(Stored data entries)
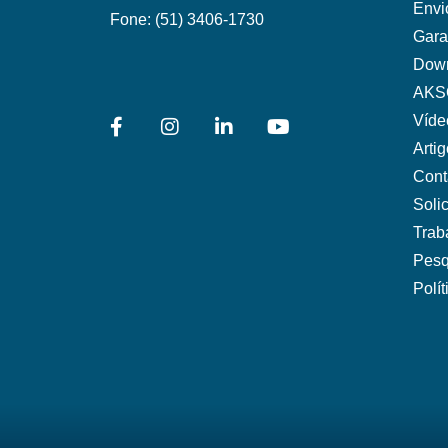
Envi
Fone:
(51) 3406-1730
Gara
Dow
AKS
Víde
Arti
Cont
Soli
Trab
Pesq
Polí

### [Your objective]
Excluding every picture, write out each record word for word.

### [Exercise result]
Envi
Fone:
(51) 3406-1730
Gara
Dow
AKS
Víde
Arti
Cont
Soli
Trab
Pesq
Polí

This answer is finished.